VN Entropy
Table of Contents
About | Blog | CV | Papers to Read |
Implementing the Von Neumann Entropy in CVXPY:
In this post I want to talk about my PR for appending support for the Von Neumann Entropy as an atom in CVXPY.
At the highest level, what it means for 'adding support' for an atom in CVXPY, is to implement the function in question to allow it to be utilized by the user to the end of constructing mathematical programs — in CVXPY terms, this means figuring out a correct Canonicalization for the atom into other, more simpler atoms (whose canonicalizations we may already have access to), this is the fundamental approach with which CVXPY internally assembles complex mathematical programs, the so-called, Disciplined convex programming [1] approach to problem construction.
Hence, the first (and the most important) step to implementing the atom, is to find a 'correct' canonicalization for it, in this case, one may be found in: [2] (specifically, proposition-4 of the same). A nuance that we encountered in it's implementation was the fact that dcp2cone
type canonicalization methods (namely, methods that reduce a Disciplined Convex Programming problem to it's equivalent conic constraints), may only strictly return conic constraints, i.e. there is no recursive canonicalization that is undertaken by CVXPY in order to reduce some otherwise non-conic atoms to their conic equivalents, and this needs to be explicitly done by calling their respective canon
methods.
The implementation of the function itself is couched in the numeric
method of the parent structure of the class, and is simply the function: \(S(\rho)=-\sum_{x}\lambda_{x}\log\lambda_{x}\) (may be read as the 'Shannon entropy of the spectrum of the operator/matrix').
Now comes the (surprisingly) hard part — writing test cases! In contrast to my last contribution to CVXPY, where I had plenty of verified programs to refer to from the literature, nothing of the sort existed for the Von Neumann entropy, and hence the struggle for constructing verifiable test cases starts!
All in all, we ended up thinking of three distinct ways of constructing programs whose correctness could be otherwise verified. Each of them involves imposing a combination of constraints that make it 'easy' to 'see' the correct solution. I describe each of them below:
- Fix the 'first' \(n-1\) eigenvectors and eigenvalues of the matrix to be optimized. There are now two points of immediate relevance that become available:
- We can figure out the final, unspecified eigenvector (to within a sign change!) given the other \(n-1\). An algorithm for doing the same is:
- Generate a set of \(n-1\) orthonormal vectors (to uniquely characterize the subspace that we will be projecting onto), do this by taking some matrix with linearly independent columns, and passing it through
np.linalg.qr(.)
. - The next step would be to construct the projection matrix (for projecting onto the \(n-1\) -dimensional subspace spanned by the above generated vectors).
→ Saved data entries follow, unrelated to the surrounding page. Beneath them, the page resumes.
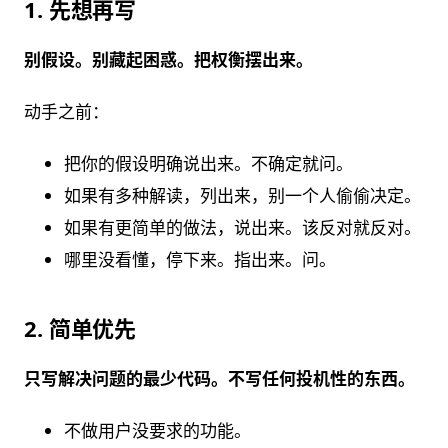
1. 先想再写
别假设。别藏起困惑。把权衡摆出来。
动手之前：
把你的假设明确说出来。不确定就问。
如果有多种解读，列出来，别一个人偷偷决定。
如果有更简单的做法，说出来。该反对就反对。
哪里没看懂，停下来。指出来。问。
2. 简单优先
只写解决问题的最少代码。不写任何投机性的东西。
不做用户没要求的功能。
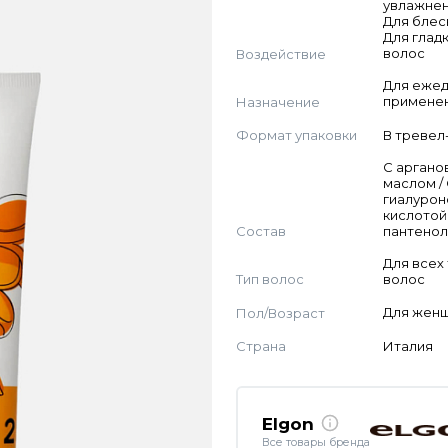
увлажнен
Для блес
Для глад
Воздействие
волос
Для еже
Назначение
примене
Формат упаковки
В тревел
С арган
маслом /
гиалуро
кислотой 
Состав
пантено
Для всех
Тип волос
волос
Пол/Возраст
Для жен
Страна
Италия
Elgon
Все товары бренда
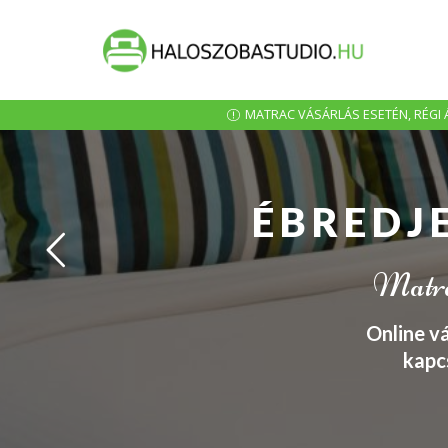
MATRAC VÁSÁRLÁS ESETÉN, RÉGI Á
ÉBREDJ
Matrac
Online v
kapc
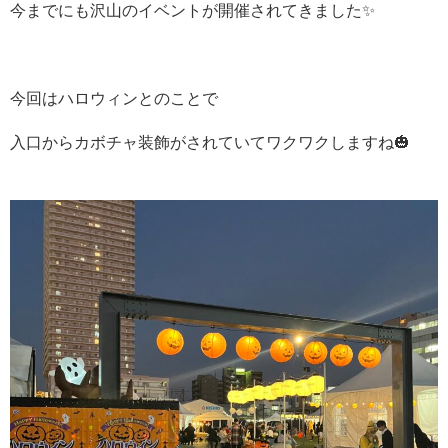
今までにも沢山のイベントが開催されてきました✨️
今回はハロウィンとのことで
入口からカボチャ装飾がされていて
ワクワクしますね🎃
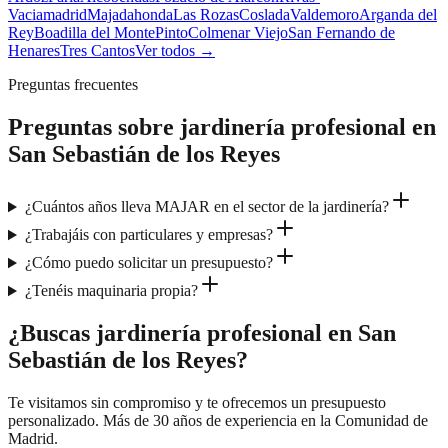
Vaciamadrid
Majadahonda
Las Rozas
Coslada
Valdemoro
Arganda del
Rey
Boadilla del Monte
Pinto
Colmenar Viejo
San Fernando de
Henares
Tres Cantos
Ver todos →
Preguntas frecuentes
Preguntas sobre
jardinería profesional
en
San Sebastián de los Reyes
¿Cuántos años lleva MAJAR en el sector de la jardinería?
¿Trabajáis con particulares y empresas?
¿Cómo puedo solicitar un presupuesto?
¿Tenéis maquinaria propia?
¿Buscas jardinería profesional en San
Sebastián de los Reyes?
Te visitamos sin compromiso y te ofrecemos un presupuesto
personalizado. Más de 30 años de experiencia en la Comunidad de
Madrid.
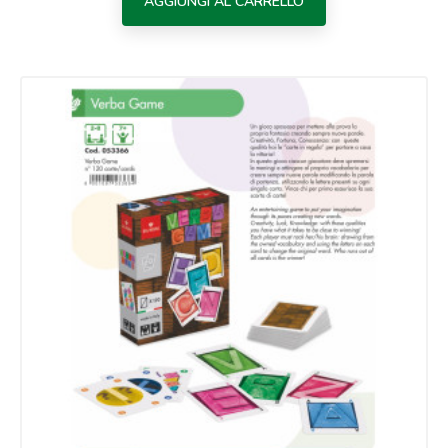
AGGIUNGI AL CARRELLO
Can simply be done by stacking the above vectors column wise into a matrix \(V\) and taking \(V @ V.T\) (where \(@\) represents matrix multiplication).
- Subtract from \(I_{(n,n)}\) to get the one dimensional projector, apply this to some randomly generated vector \(\boldsymbol{x}\in\mathcal{R}^{n}\) to obtain the final eigenvector (scaled, will have to normalize)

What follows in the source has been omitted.